Summer's First Sockeye Returns to Central Idahoby Associated Press
The Oregonian, July 25, 2008
BOISE -- The first endangered sockeye salmon of the season arrived Friday in central Idaho, where state hatchery workers on the Salmon River caught it in a trap and are now saving it to be trucked to another site for spawning.
The fish's arrival was announced by salmon advocacy group Idaho Rivers United. Efforts to reach officials with the Idaho Department of Fish and Game, which runs the Sawtooth Hatchery near Stanley, were unsuccessful.
Last year, just four sockeye made the 900-mile swim from the Pacific Ocean to traps near Redfish, Alturas and Pettit lakes. The Snake River sockeye that return to the region have been protected under the federal Endangered Species Act since 1991.
While the 814 sockeye that have so far crossed Lower Granite Dam on the Snake River in Eastern Washington bode well for a stronger 2008 return, Idaho Rivers United said final numbers that reach central Idaho will still fall well short of the 2,000 naturally spawning fish targeted in federal fish recovery plans.
Amanda Peacher, salmon program coordinator for the group, said more must be done to ensure long-term salmon survival.
"This year's returns potentially give sockeye a new chance and create an opportunity to take action to restore the 'red fish' of Redfish Lake," Peacher said. "But we must build on the improved run with real solutions that will prevent sockeye from going down the drain again."
Idaho Rivers United had demanded the removal of four dams on the lower Snake River, including Lower Granite.
Idaho Gov.
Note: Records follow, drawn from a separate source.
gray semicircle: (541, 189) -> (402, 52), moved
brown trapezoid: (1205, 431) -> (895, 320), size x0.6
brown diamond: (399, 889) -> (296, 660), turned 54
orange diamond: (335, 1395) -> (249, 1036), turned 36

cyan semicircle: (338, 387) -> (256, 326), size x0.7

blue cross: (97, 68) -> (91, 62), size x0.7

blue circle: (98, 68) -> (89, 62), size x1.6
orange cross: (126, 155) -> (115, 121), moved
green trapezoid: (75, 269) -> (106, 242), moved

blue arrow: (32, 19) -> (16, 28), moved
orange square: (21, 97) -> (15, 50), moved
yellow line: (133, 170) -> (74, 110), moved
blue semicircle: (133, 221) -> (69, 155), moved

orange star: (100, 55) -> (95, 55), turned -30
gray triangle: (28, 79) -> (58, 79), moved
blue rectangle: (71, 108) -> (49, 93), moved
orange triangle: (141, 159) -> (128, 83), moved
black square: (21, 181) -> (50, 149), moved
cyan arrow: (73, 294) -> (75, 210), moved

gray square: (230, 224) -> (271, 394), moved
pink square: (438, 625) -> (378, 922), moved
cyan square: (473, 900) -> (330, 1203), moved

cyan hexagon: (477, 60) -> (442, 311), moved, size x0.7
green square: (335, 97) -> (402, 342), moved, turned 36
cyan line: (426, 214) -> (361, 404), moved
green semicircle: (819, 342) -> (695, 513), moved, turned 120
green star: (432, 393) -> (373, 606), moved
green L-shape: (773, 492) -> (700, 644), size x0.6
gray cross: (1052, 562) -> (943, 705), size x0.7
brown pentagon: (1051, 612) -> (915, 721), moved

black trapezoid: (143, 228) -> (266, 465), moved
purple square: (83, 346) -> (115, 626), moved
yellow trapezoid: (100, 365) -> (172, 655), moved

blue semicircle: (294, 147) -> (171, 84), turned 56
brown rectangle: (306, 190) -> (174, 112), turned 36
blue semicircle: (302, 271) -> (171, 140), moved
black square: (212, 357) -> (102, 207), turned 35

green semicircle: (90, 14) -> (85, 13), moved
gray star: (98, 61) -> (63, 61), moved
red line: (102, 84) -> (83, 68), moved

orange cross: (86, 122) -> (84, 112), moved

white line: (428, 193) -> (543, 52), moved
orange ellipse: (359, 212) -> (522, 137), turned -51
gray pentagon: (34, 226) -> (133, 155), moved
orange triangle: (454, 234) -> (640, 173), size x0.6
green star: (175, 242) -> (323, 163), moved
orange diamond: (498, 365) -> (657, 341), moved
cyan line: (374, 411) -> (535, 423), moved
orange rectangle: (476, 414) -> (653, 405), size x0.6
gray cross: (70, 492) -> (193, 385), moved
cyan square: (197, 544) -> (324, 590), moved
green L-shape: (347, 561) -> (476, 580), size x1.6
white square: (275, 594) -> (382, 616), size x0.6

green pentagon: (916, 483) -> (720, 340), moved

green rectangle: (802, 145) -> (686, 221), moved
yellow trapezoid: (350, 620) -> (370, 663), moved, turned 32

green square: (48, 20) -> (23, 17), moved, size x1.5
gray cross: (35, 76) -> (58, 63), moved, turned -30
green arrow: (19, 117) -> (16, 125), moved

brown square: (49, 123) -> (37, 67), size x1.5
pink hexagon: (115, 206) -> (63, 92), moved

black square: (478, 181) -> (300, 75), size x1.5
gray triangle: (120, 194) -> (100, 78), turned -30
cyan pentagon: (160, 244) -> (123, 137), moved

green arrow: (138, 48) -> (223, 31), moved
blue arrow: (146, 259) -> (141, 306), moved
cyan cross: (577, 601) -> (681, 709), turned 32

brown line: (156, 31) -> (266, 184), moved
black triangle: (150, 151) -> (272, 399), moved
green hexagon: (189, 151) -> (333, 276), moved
C.L. "Butch" Otter and others have rejected breaching, saying the dams provide electricity and bolster shipping for the region's industry and agriculture from inland port cities of Lewiston, Idaho, and Clarkston, Wash.
Sockeye used to return to central Idaho in numbers as high as 35,000, but have dwindled in recent years. After 257 sockeye returned in 2000 to Sawtooth Hatchery or a separate trap on Redfish Lake Creek, the numbers have fallen to single digits for the last five years.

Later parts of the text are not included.